Consider $$f(x,y,k) = kx-y$$ and its level set $f(x,y,k) = 0$
Now for example assume that I have found a point on this level set $(9,81,9)$, how can I then estimate $k$ in $(8,76,k)$? This translates to if we know $81/9=9$, how can we calculate $76/8 = ?$
I can calculate gradient $$\nabla f = [k,-1,x]$$
To remain on surface (locally), I shall go perpendicular to gradient. So $$[\Delta_x,\Delta_y,\Delta_k][k,-1,x]^T = 0$$
Now this lets us derive a wealth of algorithms which we can iterateively take small steps:
- Take step along a line in the tangent plane.
- Make correction in gradient direction to come back to surface.
But the problem I hit is when I want to go one step further into higher order models.
For example if I want to use a second order polynomial model...
All second order partial differentials are zero!
How can I modify $f$ or my algorithm to somehow add information of higher order than $1$ ?
Own work:
I've been thinking I can do $f \to f^3$. This is sure to generate a higher order power series expansion everywhere, right?
As @TedShifrin writes, of course we do get second order partial derivatives:
$$\frac{\partial^2}{\partial k \partial x} f = \frac{\partial^2}{\partial x \partial k} f = 1$$
So we get a non-zero, but constant Hessian:
$${\bf H}\{f\} = \begin{bmatrix}0&0&1\\0&0&0\\1&0&0\end{bmatrix}$$
Perhaps even one of the simplest and sparsest Hessians possible.

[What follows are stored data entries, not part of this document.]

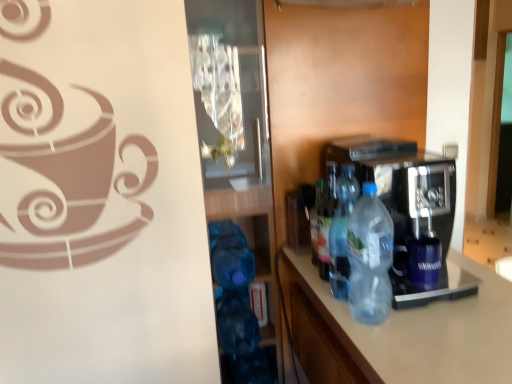 Question: Considering the relative positions of transparent glass door at center and translucent plastic bottle at center, which is the 3th bottle from back to front, in the image provided, is transparent glass door at center to the right of translucent plastic bottle at center, which is the 3th bottle from back to front, from the viewer's perspective?

Choices:
 (A) yes
 (B) no

Answer: (B)

Question: Can you confirm if transparent glass door at center is taller than translucent plastic bottle at center, which is the 3th bottle from back to front?

Choices:
 (A) no
 (B) yes

Answer: (B)

Question: Does transparent glass door at center have a larger size compared to translucent plastic bottle at center, positioned as the 1th bottle in front-to-back order?

Choices:
 (A) yes
 (B) no

Answer: (A)

Question: Can you confirm if transparent glass door at center is shorter than translucent plastic bottle at center, which is the 3th bottle from back to front?

Choices:
 (A) no
 (B) yes

Answer: (A)

Question: Does transparent glass door at center have a lesser width compared to translucent plastic bottle at center, which is the 3th bottle from back to front?

Choices:
 (A) no
 (B) yes

Answer: (A)

Question: From a real-world perspective, does transparent glass door at center sit lower than translucent plastic bottle at center, which is the 3th bottle from back to front?

Choices:
 (A) no
 (B) yes

Answer: (B)

Question: Is transparent glass door at center closer to the viewer compared to translucent plastic bottle at center, placed as the first bottle when sorted from back to front?

Choices:
 (A) yes
 (B) no

Answer: (A)

Question: From the image's perspective, is transparent glass door at center under translucent plastic bottle at center, placed as the first bottle when sorted from back to front?

Choices:
 (A) yes
 (B) no

Answer: (A)

Question: Is transparent glass door at center outside of translucent plastic bottle at center, placed as the first bottle when sorted from back to front?

Choices:
 (A) no
 (B) yes

Answer: (B)

Question: Is transparent glass door at center behind translucent plastic bottle at center, placed as the first bottle when sorted from back to front?

Choices:
 (A) yes
 (B) no

Answer: (B)

Question: Is transparent glass door at center thinner than translucent plastic bottle at center, the third bottle positioned from the front?

Choices:
 (A) yes
 (B) no

Answer: (B)

Question: Could you tell me if transparent glass door at center is facing translucent plastic bottle at center, placed as the first bottle when sorted from back to front?

Choices:
 (A) no
 (B) yes

Answer: (A)

Question: Does translucent plastic bottle at center, the third bottle positioned from the front, have a greater height compared to translucent plastic bottle at center, which is the 3th bottle from back to front?

Choices:
 (A) yes
 (B) no

Answer: (B)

We can now go on to devise (for example) a second order polynomial approximation as per this question:
$$f(\mathbf{x}^* + h\mathbf{y}) = f(\mathbf{x}^*) + h \nabla f(\mathbf{x}^*)^T \mathbf{y} + \dfrac{1}{2} h^2 \mathbf{y}^T \nabla^2 f(\mathbf{x}^*) \mathbf{y} + O(h^3)$$
If we explicitly write $\bf g$ and $\bf H$ for gradient and Hessian:
$$f(\mathbf{x}^* + h\mathbf{y}) = f(\mathbf{x}^*) + h {\bf g}^T \mathbf{y} + \dfrac{1}{2} h^2 \mathbf{y}^T {\bf H} \mathbf{y} + O(h^3)$$
Now we can use this however we see fit to pick out a better direction for estimation.